Sunday 10 September 2023

SOCOM 3 Review

I played SOCOM 3 years ago and then I recently played SOCOM 2 and other tactical shooters like Rainbow 6 Vegas and some of the Ghost Recon games, now I decided to replay the former since it was the first tactical shooter I ever saw to the end and after my replay how does it hold up? Still pretty good. I still say SOCOM 3 is my favorite game in the series after all these years and for a game and by extension series that is mostly known for being a multiplayer shooters, the campaigns for 2 and especially 3 hold up very well.

SOCOM 2 and by extension 3's campaign feels like the Medal of Honor and Syphon Filter 1 level design of you being dumped into a level, completing objectives while killing enemies along the way. The big addition with SOCOM is that you have a squad helping you out. If you ignore the squad, these games might be the closest thing you will ever get to a Modern Warfare CoD game where it isn't super scripted and the player having geniune agency in the levels. I really did wish the terrible Modern Military shooters campaigns of the 7th gen had this style of structure and level design, maybe then I wouldn't dislike them so much. SOCOM 2 and 3's campaigns feel like geniunely solid and fleshed out single players compared to those games.

Two big points of contention that you could make towards SOCOM 3 are the waypoint markers and the vehicles. The waypoint markers I didn't mind since they accomadate for the environments being much bigger and you still got to search the various areas of interest to progress later in the level, for example a waypoint will lead to a general area but you still need to do some degree of objective identifying. If you have to say kill all enemies within an area, you still have to look around and find them.

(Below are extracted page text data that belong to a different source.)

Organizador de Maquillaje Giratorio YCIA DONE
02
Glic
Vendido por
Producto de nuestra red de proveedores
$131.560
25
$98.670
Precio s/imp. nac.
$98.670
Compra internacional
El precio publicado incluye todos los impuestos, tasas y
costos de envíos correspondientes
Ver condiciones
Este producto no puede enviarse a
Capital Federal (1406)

The vehicles are a welcome edition to the series in terms of single player since they aren't used way too much and do a decent job at adding variety to the levels. There is enough action going on in these sequences where you have to maneuver areas and avoid enemies attacking that their inclusion didn't feel like a complete afterthought unlike say the vehicle levels in Uncharted 4 and Lost Legacy since in those games the open exploration is hollow since you have no resources to collect, vehicles can't take damage, and there is no combat while riding them. 

With that out of the way, the game also nails many other things, it checkpoints and it's handled well for a 6th gen console shooter as well. I also like how your team and player health will be recovered after each checkpoint, this may sound contentious but I'd rather have this than be in a possibly unwinnable state low on health packs and hoping I can somehow get past it since I don't like sharing medkits with my AI squad plus your squad members have a good chance of biting the farm during a mission even on normal so the game isn't brainlessly easy. Weapons all feel great and head shots feel very meaty and gratifying and I also love how enemies in the game will start limping after shooting them in the torso a good number of times, I don't see "realistic" hitscan shooters after or now have that attention to detail, it makes the guns feel even more powerful.

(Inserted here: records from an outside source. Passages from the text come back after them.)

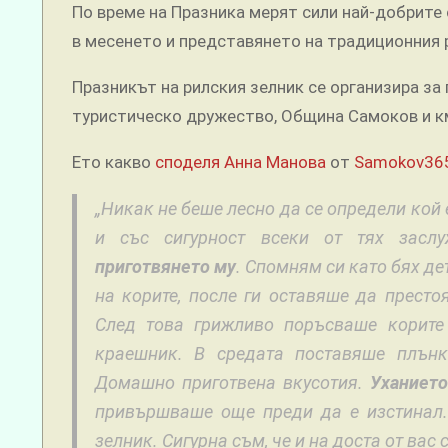
По време на Празника мерят сили най-добрите 
в месенето и представянето на традиционния 
Празникът на рилския зелник се организира з
туристическо дружество, Община Самоков и к
Ето какво
споделя Анна Манова
от
Samokov36
„Никак не беше лесно да се определи кой 
и със сигурност всеки от тях засл
приготвянето му
. Спомням си като бях де
на корите, после ги оставяше да престо
След това грижливо поръсваше корите
краешник. В средата поставяше плънк
Домашно приготвена вкусотия.
Уханието
привършваше още преди да е изстинал.
зелник. Сигурна съм, че и на доста от вас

The leaning feature with the D pad while probably harder to do with other controllers is something that works better than a lot of the cover shooters that would release later on like Gears of War and Uncharted since you can hold the D pad left or right and Spector will peak in that direction, it feels more intuitive than the sticky multi action on a single button that the above mentioned games have since when you hold right or left, you can do it from almost if not every area on the map to peak around and get the drop on enemies as opposed to Gears where you can sprint, have a 50% chance of getting into cover when running or rolling next to a wall or anything up to the waist.

The sheer number of objectives you will be doing in SOCOM 3's campaign is also impressive and gives enough variety to the campaign that it never feels like it heads into the realm of monotony. You be in a vehicle, escourting a VIP, sabatoging missles or various objects, going into occupied areas and clearing rooms, go on the occasional stealth mission, defend an area, setting up ambushes and so on.

Last things I will praise is that the music especially the main menu's fantastic and the feel of feeling like a badass of being Seal team solving conflicts around the world is still kept intact where SOCOM 4 would take the series in a more generic Hollywood action movie direction. There is minimal cutscenes and all the information you want to look up regarding the mission is in the mission briefings adding more to the power fantasy of being a badass Seal. 

After all my praise what do I dislike? It's not too many all though one big one is that your squad AI can be pretty dumb and the squad commands and AI isn't as robust as Rainbow 6 Vegas is. The squad AI wasn't as dumb as it was early on but stuff like R6V did refine it more.

The lack of a stealth meter in the game can still be annoying when the game awards you for being stealthy and encourages optional stealth, I would engage in them but the stealth system is too underdeveloped to make this approach work and I play it as a game where I thin the herd with my silent weapons and then fight from long range.

Melee actions can be too contextual for my tastes and a later level with Serwat can expose how poorly defined they can be since the prompt only appears when you try to capture him after throwing a flashbang. It can feel weird considering the pointless cryptic step to apprehending him.

Overall, I can still see why I enjoy SOCOM 3 five years after me playing even it, there still isn't many modern military shooters that have the feel of this game or series.